◆ TASK DESCRIPTION:
Pick out every line in the data below that holds "Review".

### STORED DATA ###

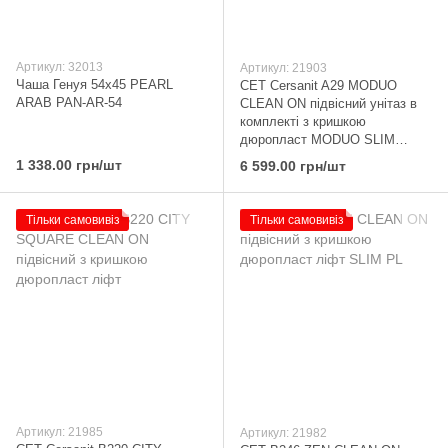
Артикул: 32013
Артикул: 21903
Чаша Генуя 54х45 PEARL
CET Cersanit A29 MODUO
ARAB PAN-AR-54
CLEAN ON підвісний унітаз в
комплекті з кришкою
дюропласт MODUO SLIM
WRAP
1 338.00 грн/шт
6 599.00 грн/шт
Тільки самовивіз
Тільки самовивіз
Артикул: 21985
Артикул: 21982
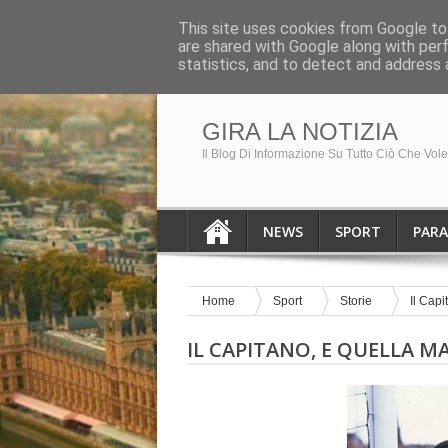
HOME PAGE
August 7, 2026
This site uses cookies from Google to 
are shared with Google along with per
Breaking News
No result!
statistics, and to detect and address 
GIRA LA NOTIZIA
Il Blog Di Informazione Su Tutto Ciò Che Vol
NEWS
SPORT
PAR
Home
Sport
Storie
Il Capi
IL CAPITANO, E QUELLA MA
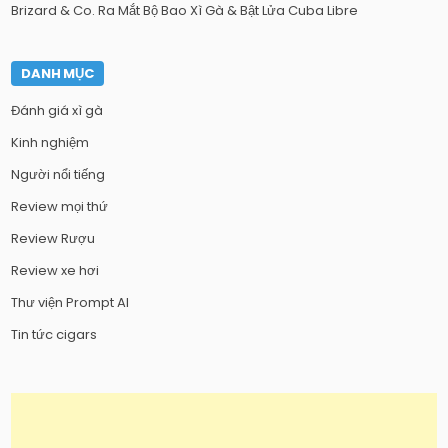
Brizard & Co. Ra Mắt Bộ Bao Xì Gà & Bật Lửa Cuba Libre
DANH MỤC
Đánh giá xì gà
Kinh nghiệm
Người nổi tiếng
Review mọi thứ
Review Rượu
Review xe hơi
Thư viện Prompt AI
Tin tức cigars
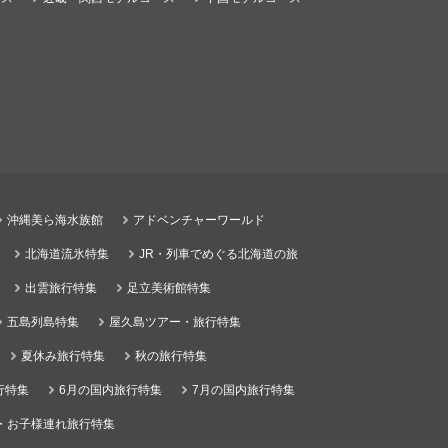
沖縄美ら海水族館
アドベンチャーワールド
北海道流氷特集
JR・列車でめぐる北海道の旅
出雲旅行特集
足立美術館特集
五島列島特集
屋久島ツアー・旅行特集
夏休み旅行特集
秋の旅行特集
行特集
6月の国内旅行特集
7月の国内旅行特集
・お子様連れ旅行特集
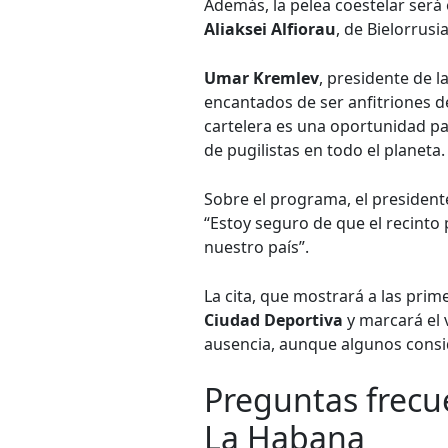
Además, la pelea coestelar será
Aliaksei Alfiorau
, de Bielorrusi
Umar Kremlev
, presidente de 
encantados de ser anfitriones de
cartelera es una oportunidad par
de pugilistas en todo el planeta.
Sobre el programa, el president
“Estoy seguro de que el recinto
nuestro país”.
La cita, que mostrará a las prime
Ciudad Deportiva
y marcará el 
ausencia, aunque algunos consi
Preguntas frecue
La Habana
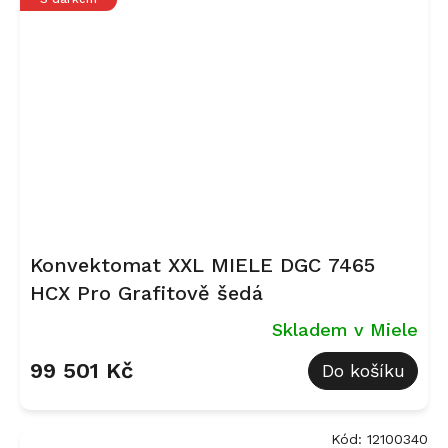
Konvektomat XXL MIELE DGC 7465
HCX Pro Grafitově šedá
Skladem v Miele
99 501 Kč
Do košíku
Kód:
12100340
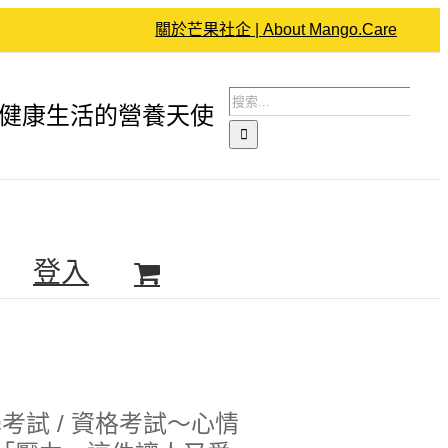
關於芒果社企 | About Mango.Care
搜
健康生活的營養天使
索
結
果：
登入
試‬ / ‪資格考試‬～心情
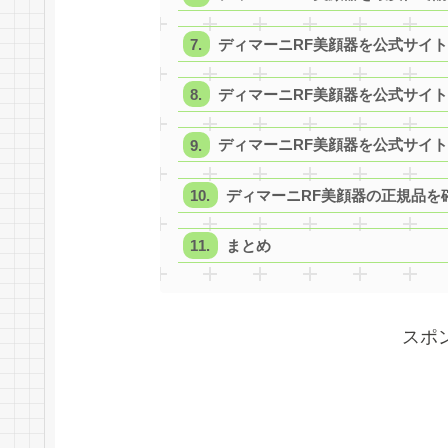
ディマーニRF美顔器を公式サイ
ディマーニRF美顔器を公式サイ
ディマーニRF美顔器を公式サイ
ディマーニRF美顔器の正規品を
まとめ
スポ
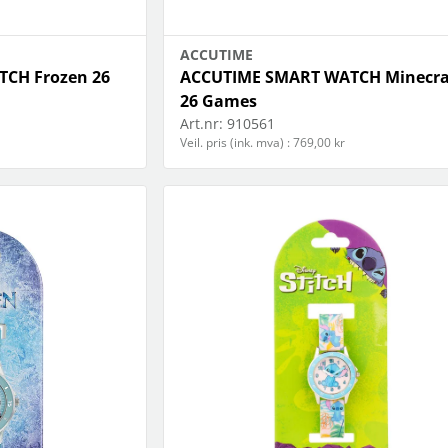
ACCUTIME
CH Frozen 26
ACCUTIME SMART WATCH Minecra
26 Games
Art.nr:
910561
Veil. pris (ink. mva) : 769,00 kr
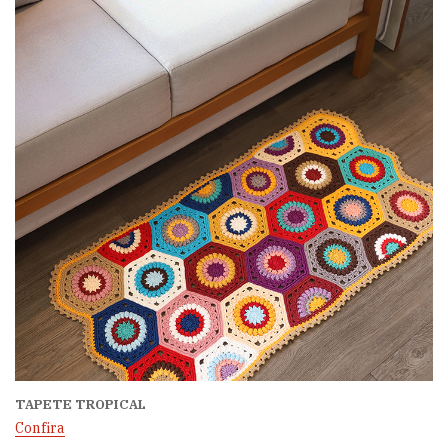
TAPETE TROPICAL
Confira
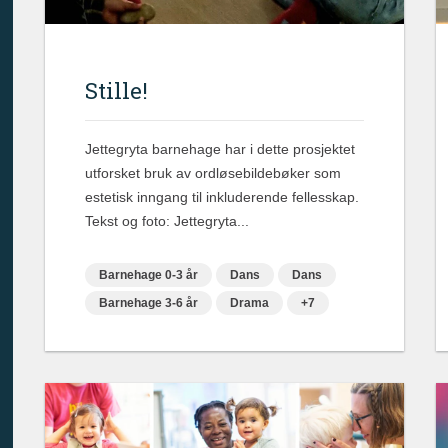
Stille!
Jettegryta barnehage har i dette prosjektet
utforsket bruk av ordløsebildebøker som
estetisk inngang til inkluderende fellesskap.
Tekst og foto: Jettegryta...
Barnehage 0-3 år
Dans
Dans
Barnehage 3-6 år
Drama
+7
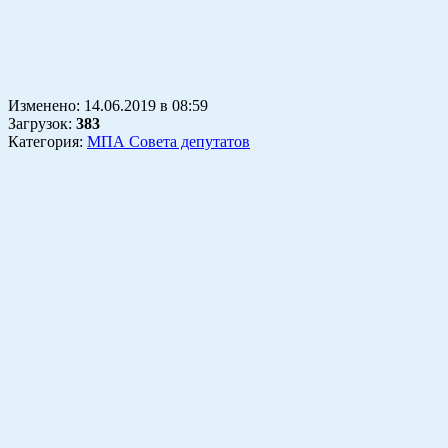
Изменено:
14.06.2019
в
08:59
Загрузок
:
383
Категория:
МПА Совета депутатов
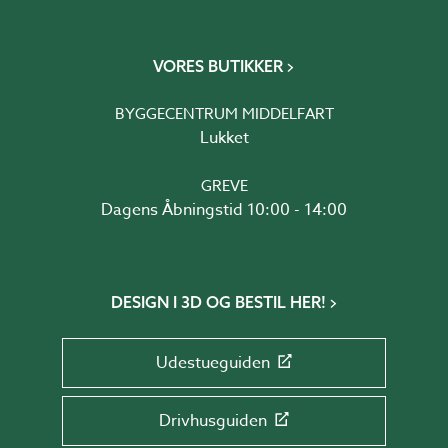
VORES BUTIKKER
BYGGECENTRUM MIDDELFART
Lukket
GREVE
Dagens Åbningstid 10:00 - 14:00
DESIGN I 3D OG BESTIL HER!
Udestueguiden
Drivhusguiden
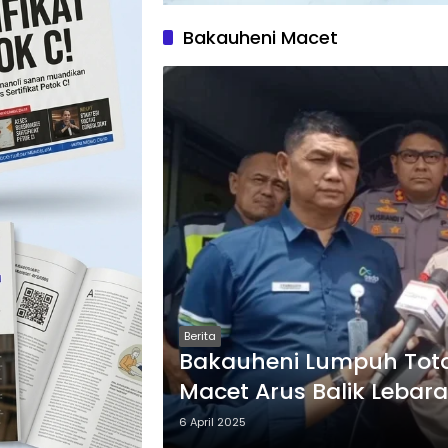
Bakauheni Macet
Berita
Bakauheni Lumpuh Tota
Macet Arus Balik Lebar
6 April 2025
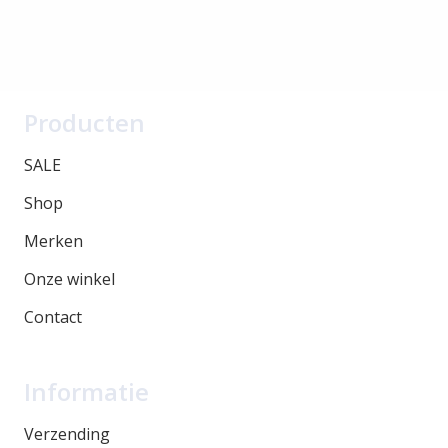
Producten
SALE
Shop
Merken
Onze winkel
Contact
Informatie
Verzending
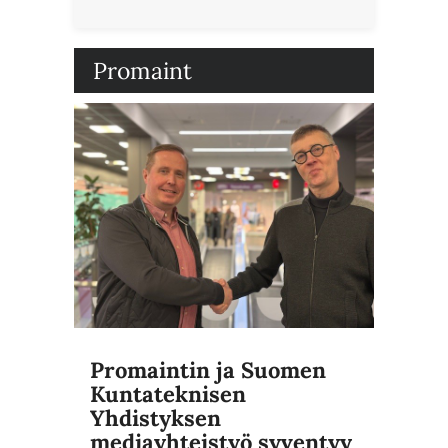
Promaint
Promaintin ja Suomen
Kuntateknisen
Yhdistyksen
mediayhteistyö syventyy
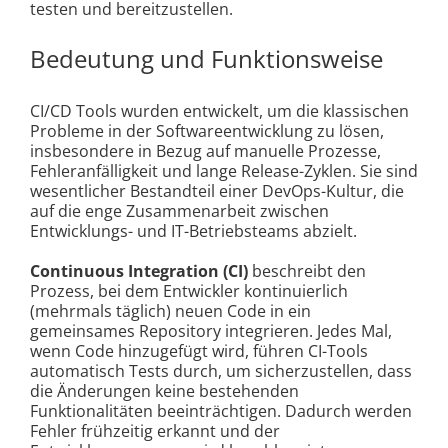
testen und bereitzustellen.
Bedeutung und Funktionsweise
CI/CD Tools wurden entwickelt, um die klassischen
Probleme in der Softwareentwicklung zu lösen,
insbesondere in Bezug auf manuelle Prozesse,
Fehleranfälligkeit und lange Release-Zyklen. Sie sind
wesentlicher Bestandteil einer DevOps-Kultur, die
auf die enge Zusammenarbeit zwischen
Entwicklungs- und IT-Betriebsteams abzielt.
Continuous Integration (CI)
beschreibt den
Prozess, bei dem Entwickler kontinuierlich
(mehrmals täglich) neuen Code in ein
gemeinsames Repository integrieren. Jedes Mal,
wenn Code hinzugefügt wird, führen CI-Tools
automatisch Tests durch, um sicherzustellen, dass
die Änderungen keine bestehenden
Funktionalitäten beeinträchtigen. Dadurch werden
Fehler frühzeitig erkannt und der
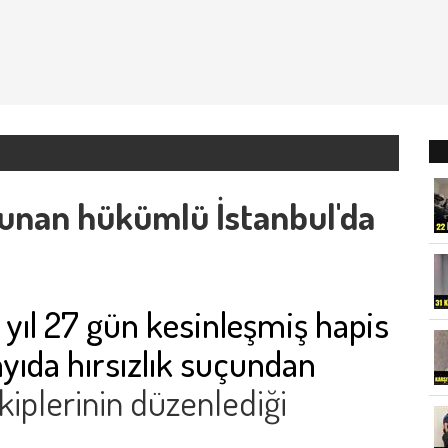
ulunan hükümlü İstanbul'da
 yıl 27 gün kesinleşmiş hapis
yıda hırsızlık suçundan
kiplerinin düzenlediği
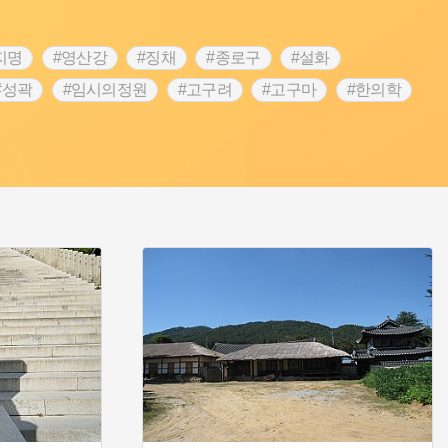
지명
#영산강
#징채
#종로구
#설화
#성곽
#임시의정원
#고구려
#고구마
#한의학
 가게
#어린이역사콘텐츠
#백년가게
#조선역사
#온라인 생활사박물관
#강동구
#제주도설화
립선언
#온달
#문화유산
#노원구
#마을
#블루리본
#대한민국임시정부
#염전
#항일투쟁
#남자현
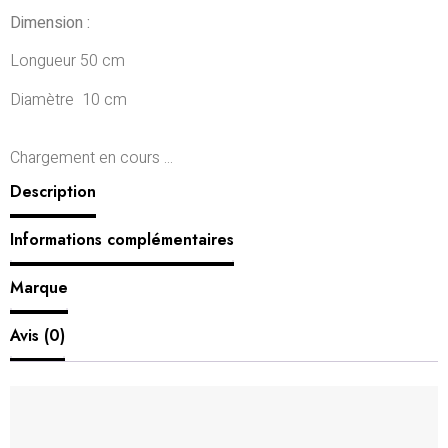
Dimension :
Longueur 50 cm
Diamètre 10 cm
Chargement en cours ...
Description
Informations complémentaires
Marque
Avis (0)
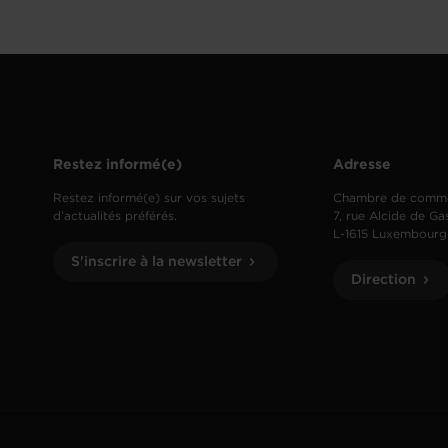
Restez informé(e)
Adresse
Restez informé(e) sur vos sujets
Chambre de comm
d’actualités préférés.
7, rue Alcide de Ga
L-1615 Luxembourg
S'inscrire à la newsletter
Direction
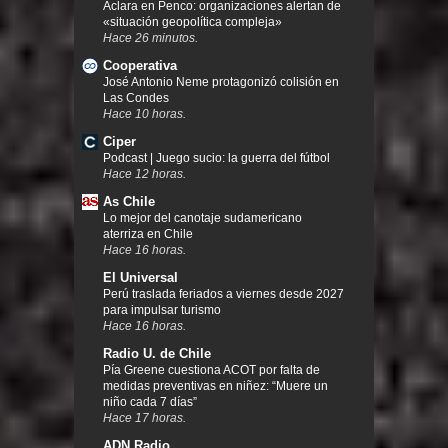
Aclara en Penco: organizaciones alertan de
«situación geopolítica compleja»
Hace 26 minutos.
Cooperativa
José Antonio Neme protagonizó colisión en
Las Condes
Hace 10 horas.
Ciper
Podcast | Juego sucio: la guerra del fútbol
Hace 12 horas.
As Chile
Lo mejor del canotaje sudamericano
aterriza en Chile
Hace 16 horas.
El Universal
Perú traslada feriados a viernes desde 2027
para impulsar turismo
Hace 16 horas.
Radio U. de Chile
Pía Greene cuestiona ACOT por falta de
medidas preventivas en niñez: “Muere un
niño cada 7 días”
Hace 17 horas.
ADN Radio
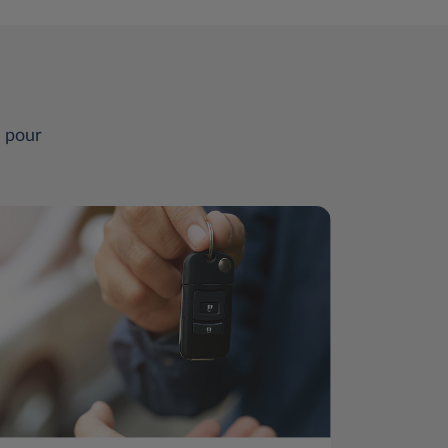
e pour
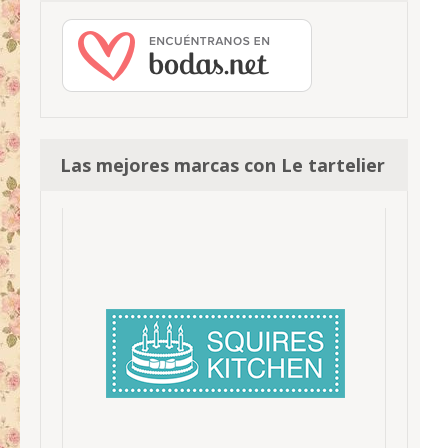
Las mejores marcas con Le tartelier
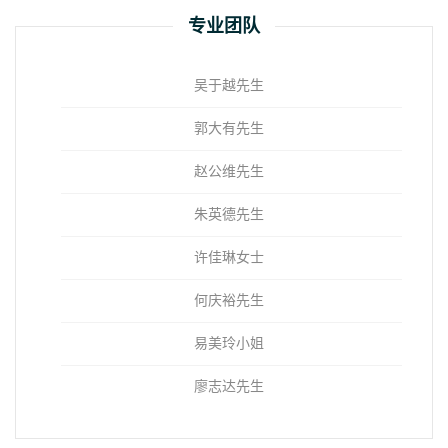
专业团队
吴于越先生
郭大有先生
赵公维先生
朱英德先生
许佳琳女士
何庆裕先生
易美玲小姐
廖志达先生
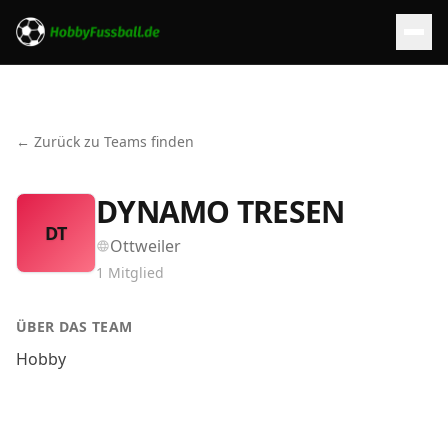
← Zurück zu Teams finden
DYNAMO TRESEN
DT
Ottweiler
1
Mitglied
ÜBER DAS TEAM
Hobby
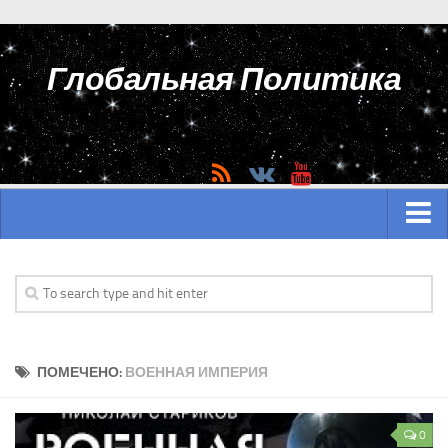
Глобальная Политика
ГЛАВНАЯ
АЗИЯ
Аналитика Азии
ПОМЕЧЕНО:
ВОЕННАЯ ИМПЕРИЯ
История Азии
Вооружение Азии
0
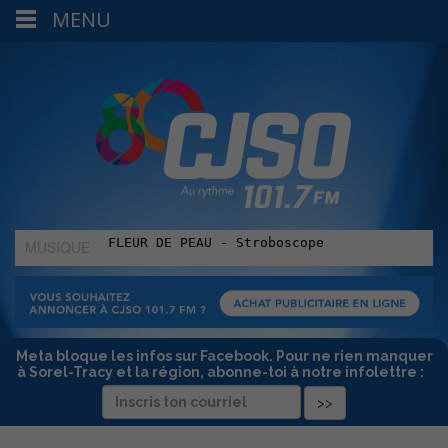
MENU
MUSIQUE
:
Meta bloque les infos sur Facebook. Pour ne rien manquer
à Sorel-Tracy et la région, abonne-toi à notre infolettre :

###

◆ ANSWER:
Review mọi thứ
Review Rượu
Review xe hơi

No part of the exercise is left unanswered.